Alibar's father raised her in a forthright way, she says. It's not all that unlike Hushpuppy's father and his insistence on strength above softer emotions. "He raised me like a boy," she says, "and I was really interested in why he did that. And the way he showed love was always very much about arm wrestling and letting me flex my muscles. He'd never tell me 'I love you' but he'd tell me how strong I am. He'd tell me 'I'm the man.' We would always arm wrestle and he would let me in; I never really knew that he was letting me win. The details of that relationship I was interested in exploring with a real child."
And so, it's fair to say Hushpuppy, as played by Wallis, is a surrogate for Alibar in many ways in the film. But this was never something she expected would have the scope of cinema. It was always a cobbled-together piece of handmade intimacy on the stage, until her friend, Zeitlin, came to her with an idea to expand not only the world of the film, but the thematic structure as well.
"Benh came to me with the idea of taking these characters, a father and a child, the father at the end of his life and the aurochs coming down to devour the children, and set that in south Louisiana," she says. "He had driven to the end of the road and found a lot of what you see in the movie and thought the story of the play would be an echo of what's happening to the land down there."
Indeed, as Zeitlin told us in a separate interview in June around the release of the film, that setting spoke to the ideas of losing a way of life and culture that percolate throughout the film. "It's a very ferocious, very resilient culture of people that have fought back against a lot," Zeitlin said at the time, "and it values fearlessness and it values a strength in a way that you probably don't see in a lot of other places."
Alibar chalks Zeitlin's connection to culture up to the fact that his parents are folklorists, "but he had this really keen sense of what you hold onto as your culture is vanishing," she says. "We were both interested in loss and what you keep when everything's being taken away from you."
Adapting it into a film also allowed her to really expand on the idea of the aurochs (which look more like giant prehistoric boars than giant prehistoric cattle).

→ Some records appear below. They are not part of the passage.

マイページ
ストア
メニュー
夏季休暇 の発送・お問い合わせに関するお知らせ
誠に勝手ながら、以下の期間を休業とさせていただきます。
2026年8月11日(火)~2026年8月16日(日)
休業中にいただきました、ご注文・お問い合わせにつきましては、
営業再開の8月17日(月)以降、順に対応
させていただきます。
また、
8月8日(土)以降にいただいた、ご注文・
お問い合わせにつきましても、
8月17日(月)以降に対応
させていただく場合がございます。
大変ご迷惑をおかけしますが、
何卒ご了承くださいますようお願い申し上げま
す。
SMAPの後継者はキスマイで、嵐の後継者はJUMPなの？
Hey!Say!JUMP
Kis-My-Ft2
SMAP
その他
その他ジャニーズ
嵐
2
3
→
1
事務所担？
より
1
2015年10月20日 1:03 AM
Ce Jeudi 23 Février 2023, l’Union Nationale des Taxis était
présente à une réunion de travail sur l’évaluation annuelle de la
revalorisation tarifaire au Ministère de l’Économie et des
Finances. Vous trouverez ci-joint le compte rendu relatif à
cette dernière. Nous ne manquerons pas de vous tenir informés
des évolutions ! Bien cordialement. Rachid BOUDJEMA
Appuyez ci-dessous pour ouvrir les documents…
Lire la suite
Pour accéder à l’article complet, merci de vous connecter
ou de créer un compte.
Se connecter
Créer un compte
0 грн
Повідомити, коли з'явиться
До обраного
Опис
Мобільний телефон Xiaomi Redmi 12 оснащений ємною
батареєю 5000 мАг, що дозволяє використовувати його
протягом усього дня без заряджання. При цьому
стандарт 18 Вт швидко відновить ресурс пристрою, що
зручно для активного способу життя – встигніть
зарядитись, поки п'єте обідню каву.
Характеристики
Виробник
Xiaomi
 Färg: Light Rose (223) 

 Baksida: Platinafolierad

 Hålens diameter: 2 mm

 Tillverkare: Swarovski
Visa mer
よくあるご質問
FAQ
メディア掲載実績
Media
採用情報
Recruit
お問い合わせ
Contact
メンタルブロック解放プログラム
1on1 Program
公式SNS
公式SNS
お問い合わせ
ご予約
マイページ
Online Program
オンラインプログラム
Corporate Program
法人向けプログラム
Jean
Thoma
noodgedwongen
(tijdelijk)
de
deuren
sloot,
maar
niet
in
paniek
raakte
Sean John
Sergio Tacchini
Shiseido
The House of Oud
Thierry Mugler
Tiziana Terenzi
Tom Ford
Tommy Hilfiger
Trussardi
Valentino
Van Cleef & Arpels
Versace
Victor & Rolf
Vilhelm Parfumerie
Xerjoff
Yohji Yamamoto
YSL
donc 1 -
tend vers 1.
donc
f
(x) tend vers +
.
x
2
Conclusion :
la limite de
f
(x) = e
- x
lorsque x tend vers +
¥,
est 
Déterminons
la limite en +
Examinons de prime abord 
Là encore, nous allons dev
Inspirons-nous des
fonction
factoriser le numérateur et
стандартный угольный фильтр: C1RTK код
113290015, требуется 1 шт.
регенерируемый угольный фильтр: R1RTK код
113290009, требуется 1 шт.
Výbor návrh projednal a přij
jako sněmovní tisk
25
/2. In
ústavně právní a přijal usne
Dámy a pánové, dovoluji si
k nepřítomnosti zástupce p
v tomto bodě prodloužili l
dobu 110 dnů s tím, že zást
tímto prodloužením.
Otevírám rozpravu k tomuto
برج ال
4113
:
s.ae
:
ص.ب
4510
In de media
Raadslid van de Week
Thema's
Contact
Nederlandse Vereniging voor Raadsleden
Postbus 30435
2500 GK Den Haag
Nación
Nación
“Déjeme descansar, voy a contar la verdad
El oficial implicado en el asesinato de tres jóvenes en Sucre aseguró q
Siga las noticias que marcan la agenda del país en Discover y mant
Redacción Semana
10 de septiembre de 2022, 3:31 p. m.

With a "complete lack of budget" on the stage, it was a design element that never really had a chance to be developed. And of course, in "Beasts of the Southern Wild," the use of practical effects makes those sequences some of the most compelling of the film. "I had no idea how Benh was going to pull that off," Alibar says, "but that was such an important part of the story, this impending doom that Hushpuppy sees closing in."
And while Hushpuppy is a surrogate for her in many ways, Alibar is also quick to note how Zeitlin projected plenty of his own youth and sensibilities into young Wallis. "He talks about her as the hero he's always wanted to be," she says. "But so much of my relationship with my dad is in the movie."

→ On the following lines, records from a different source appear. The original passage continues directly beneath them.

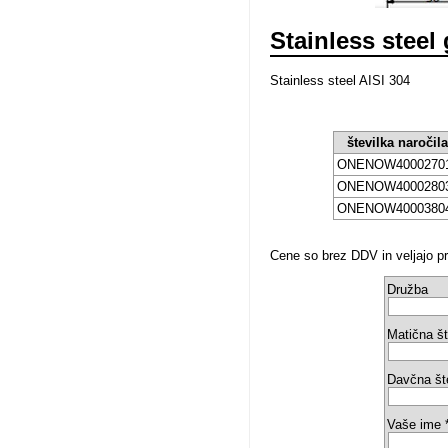
Stainless steel 
Stainless steel AISI 304
številka naročil
ONENOW4000270
ONENOW4000280
ONENOW4000380
Cene so brez DDV in veljajo pri
Družba
Matična št
Davčna št
Vaše ime 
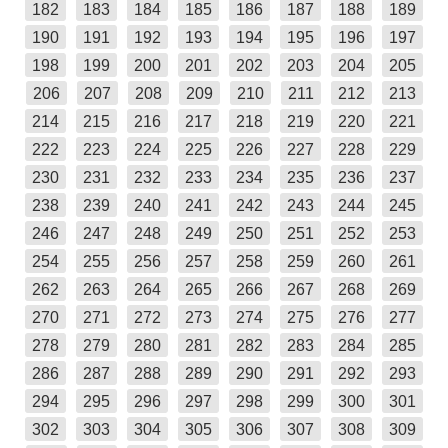
182
183
184
185
186
187
188
189
190
191
192
193
194
195
196
197
198
199
200
201
202
203
204
205
206
207
208
209
210
211
212
213
214
215
216
217
218
219
220
221
222
223
224
225
226
227
228
229
230
231
232
233
234
235
236
237
238
239
240
241
242
243
244
245
246
247
248
249
250
251
252
253
254
255
256
257
258
259
260
261
262
263
264
265
266
267
268
269
270
271
272
273
274
275
276
277
278
279
280
281
282
283
284
285
286
287
288
289
290
291
292
293
294
295
296
297
298
299
300
301
302
303
304
305
306
307
308
309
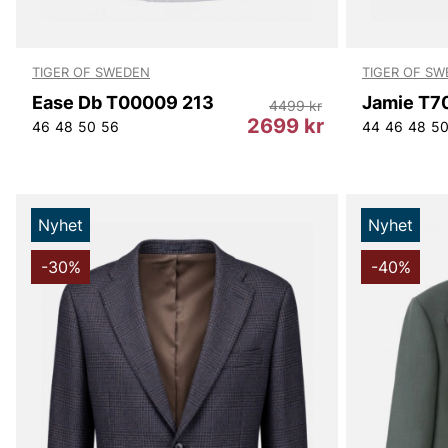
TIGER OF SWEDEN
TIGER OF S
Ease Db T00009 213
Jamie T7
4499 kr
2699 kr
46
48
50
56
44
46
48
5
Nyhet
Nyhet
-30%
-40%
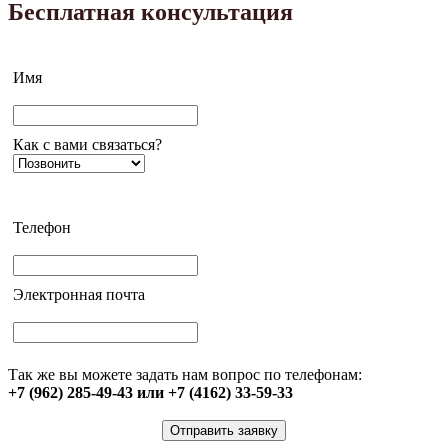
Бесплатная консультация
Имя
Как с вами связаться?
Телефон
Электронная почта
Так же вы можете задать нам вопрос по телефонам:
+7 (962) 285-49-43 или +7 (4162) 33-59-33
Отправить заявку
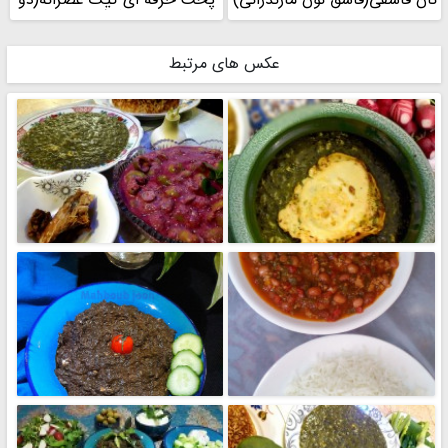
نان قاشقی(قاشق نون مازندرانی)
پخت حرفه ای کیک عصرانه(دو
رنگ)
عکس های مرتبط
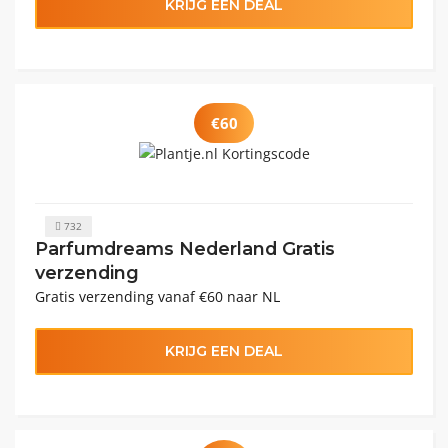
KRIJG EEN DEAL
€60
732
Parfumdreams Nederland Gratis
verzending
Gratis verzending vanaf €60 naar NL
KRIJG EEN DEAL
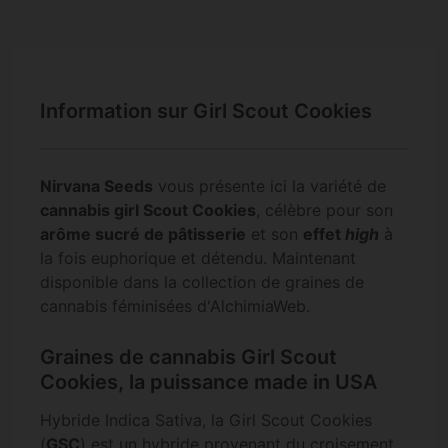
Information sur Girl Scout Cookies
Nirvana Seeds
vous présente ici la variété de
cannabis girl Scout Cookies
, célèbre pour son
arôme sucré de pâtisserie
et son
effet
high
à
la fois euphorique et détendu. Maintenant
disponible dans la collection de graines de
cannabis féminisées d'AlchimiaWeb.
Graines de cannabis Girl Scout
Cookies, la puissance made in USA
Hybride Indica Sativa, la Girl Scout Cookies
(
GSC
) est un hybride provenant du croisement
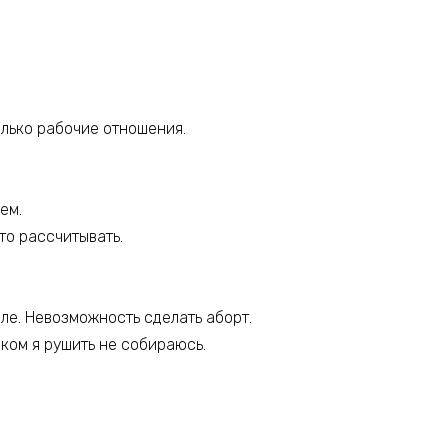
только рабочие отношения.
ем.
то рассчитывать.
ле. Невозможность сделать аборт.
нком я рушить не собираюсь.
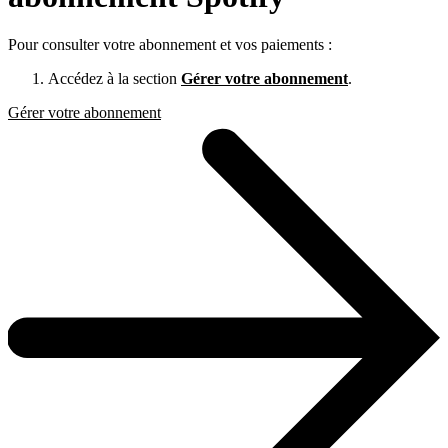
Pour consulter votre abonnement et vos paiements :
Accédez à la section
Gérer votre abonnement
.
Gérer votre abonnement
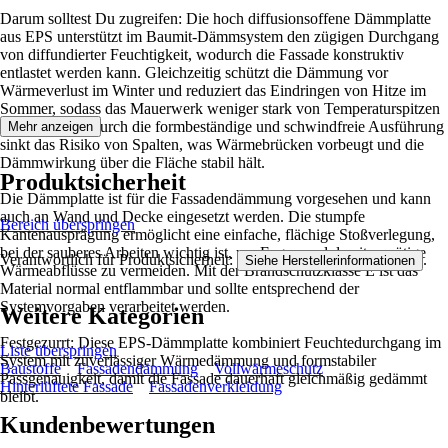
Darum solltest Du zugreifen: Die hoch diffusionsoffene Dämmplatte
aus EPS unterstützt im Baumit-Dämmsystem den zügigen Durchgang
von diffundierter Feuchtigkeit, wodurch die Fassade konstruktiv
entlastet werden kann. Gleichzeitig schützt die Dämmung vor
Wärmeverlust im Winter und reduziert das Eindringen von Hitze im
Sommer, sodass das Mauerwerk weniger stark von Temperaturspitzen
belastet wird. Durch die formbeständige und schwindfreie Ausführung
Mehr anzeigen
sinkt das Risiko von Spalten, was Wärmebrücken vorbeugt und die
Dämmwirkung über die Fläche stabil hält.
Produktsicherheit
Die Dämmplatte ist für die Fassadendämmung vorgesehen und kann
auch an Wand und Decke eingesetzt werden. Die stumpfe
Bereich überspringen
Kantenausprägung ermöglicht eine einfache, flächige Stoßverlegung,
bei der sauberes Arbeiten wichtig ist, um Fugen und damit unnötige
Verantwortlich für Produktsicherheit:
.
Siehe Herstellerinformationen
Wärmeabflüsse zu vermeiden. Mit der Brandschutzklasse E ist das
Material normal entflammbar und sollte entsprechend der
Systemvorgaben verarbeitet werden.
Weitere Kategorien
Festgezurrt: Diese EPS-Dämmplatte kombiniert Feuchtedurchgang im
Liste überspringen
System mit zuverlässiger Wärmedämmung und formstabiler
Baustoffe
Fassadendämmung
Vollwärmeschutz
Passgenauigkeit, damit die Fassade dauerhaft gleichmäßig gedämmt
Hinterlüftete Fassade
Fassadenverkleidung
bleibt.
Kundenbewertungen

Take any film from Sundance through a summer release and into the Oscar season and you're bound to hit a fatigue wall at some point. That's a long haul with busy high marks along the way, and the film shows no signs of stopping yet. For Alibar, though, it's been a humbling ride, but a meaningful one as well.
"We've met so many people who share their own stories about their parents or their children or the land that they're from, and it makes it this incredibly personal, deep, unique experience every time," she says. "And also just traveling with the group. They're all like my brothers. Mazie [Wallis's nickname] feels like my daughter at this point, so it feels like we're all family and it's just a wonderful time. I couldn't ask for a better group of people to be spending my time with."
"Beasts of the Southern Wild" is currently available on DVD/Blu-ray and you may just be hearing even more about it in the next two months.